Annoying HTML

Created 18th December, 2006 15:01 (UTC), last edited 15th July, 2007 12:46 (UTC)

Writing the parser for the content management module for FOST.3™ was a very complex affair, and it's fair to say that it still isn't without its rough edges. Its best feature though is that it can turn fairly unstructured Mediawiki style mark-up into correct, validating XHTML which is also semantic.

Here are just three of the more complex issues to do with generating correct HTML from the perspective of writing a general content management system like FOST.3™.

I'm going to list some ideas for making these easier to deal with in no particular order. They're numbered not because I think some solutions are better than others, but to make them easier to refer back.

You can't embed block level elements within <p> elements

The humble paragraph marker must be one of the most used elements around. Much early HTML used the tag as a paragraph separator rather than the more correct paragraph surround, but of the paragraphs in this page are correctly surrounded by <p> elements and this should be the case for every web site that cares about semantic mark up.

The difficulty comes when we allow arbitrary inclusion of other content. The footnotes used on this page¹ [1This is just an example footnote.And they can span several paragraphs themselves.] are placed in line within the paragraph where they occur, but because the paragraph is surrounded by <p> tags we cannot use any block level tags within the footnote text — at least if we want the page to validate.

FOST.3™ uses a complicated system that relies on co-operation between in-line elements and the CSS to style them as block level elements.


  1. The most obvious solution is to allow a <p> tag to include block level tags. There's probably a lot of good reasons for assuming this to be a bad idea.
  2. The simplest way to solve this with the existing HTML standard is to not use <p> tags, but to style, for example, a <div class=“paragraph”> tag to look like the <p> tag. It isn't semantic though.
  3. Another way to handle this would be to have a new HTML tag, maybe called <aside>. This would allow the embedding of out-of-band HTML to be placed at any location. <aside> would be an in-line tag that would be able to contain block-level tags² [2The HTML 5 proposed specification does contain an aside tag, but it is a block level tag. Although useful it would be even more useful as an in-line tag that could contain block-level tags.]. User agents could either:
    • float the content off to one side; or
    • draw it in a pop-up window; or
    • overlay it on the content (like the way many user agents handle title attributes).

Nested lists must be within the <li> tag

Lists are extremely hard to generate properly. FOST.3™ translates the Mediawiki mark up into an internal representation which is then translated back out to Mediawiki when a page is edited³ [3You can see this in action if you use the forum/discussion system on this site. The generated Mediawiki is from the Mediawiki generator, not a copy of what was entered when writing the post.].

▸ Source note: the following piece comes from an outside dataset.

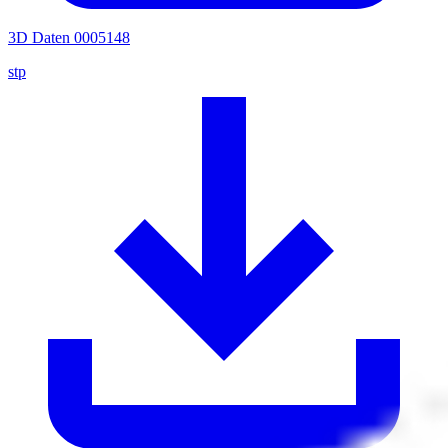
3D Daten 0005148
stp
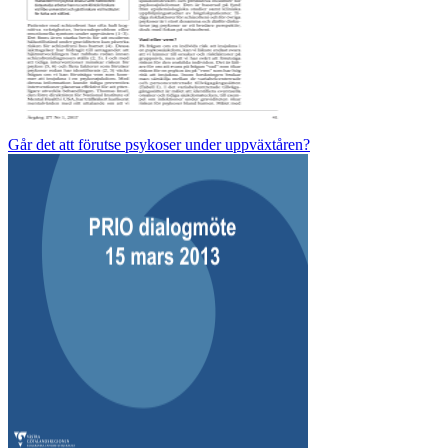
Går det att förutse psykoser under uppväxtåren?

This is the legal way to create a nested bullet list:

<ol><li>First bullet
    <ol><li>Nested bullet</li></ol></li>
<li>Second bullet</li></ol>

Note that the nested list must be contained within the <li> element. This means that different logic must be used to generate the outermost list and the nested lists because the <p> elements cannot contain the outermost <ul>/<ol> element.

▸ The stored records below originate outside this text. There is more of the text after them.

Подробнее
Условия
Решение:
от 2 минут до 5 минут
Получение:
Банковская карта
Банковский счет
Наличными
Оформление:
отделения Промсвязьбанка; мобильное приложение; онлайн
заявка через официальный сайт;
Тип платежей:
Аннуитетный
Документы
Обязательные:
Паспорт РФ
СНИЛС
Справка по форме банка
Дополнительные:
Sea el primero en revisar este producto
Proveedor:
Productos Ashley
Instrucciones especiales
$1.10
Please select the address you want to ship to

  1. Allow the <ul> and <ol> tags to be included within the previous <p> tag. This has the advantage that now the list always starts within the logically outer content carrying tag.
  2. Simply allow <ul> and <ol> tags to contain child <ul> and <ol> tags as well as <li> tags. Most user agents already deal properly with this situation because so many web sites contain it already. It should be a relatively simple affair to codify this in the standard:
<ol><li>First bullet</li>
  <ol><li>Nested bullet</li></ol>
<li>Second bullet</li></ol>

Placement of <input type=“hidden” … /> is the same as other <input> sub-types

One of the advantages of using a framework is that it should be able to handle a lot of the common functions needed in the interaction between HTTP and HTML. One of these is preserving state across requests and making sure that interactions that are idempotent from the user's point of view actually are idempotent. The way to deal with this is most often done through hidden fields within forms.

The problem is of course that the part of the code that deals with automating the output of these hidden fields is rarely in the same place as the code that deals with the other fields that go into the form. For example, hidden fields used to guard against double submission will often be generated by the framework at the point where the <form> element is generated.

The locations that it is legal to have a <form> element isn't the same as the locations that are allowed <input type=“hidden” … /> elements. This means that the framework must remember the hidden fields and place them when it places other <input> elements. This in turn makes the location of all of the <input> elements unpredictable which means that using <input> nested inside <label> elements, for example, is liable to break.


  1. Provide a special container tag which is only allowed to contain <input type=“hidden” … /> elements and is not rendered.
  2. Allow <input type=“hidden” … /> elements to appear anywhere in the HTML stream.
  3. Allow <input type=“hidden” … /> elements to appear immediately after a <form> tag or before a </form> tag.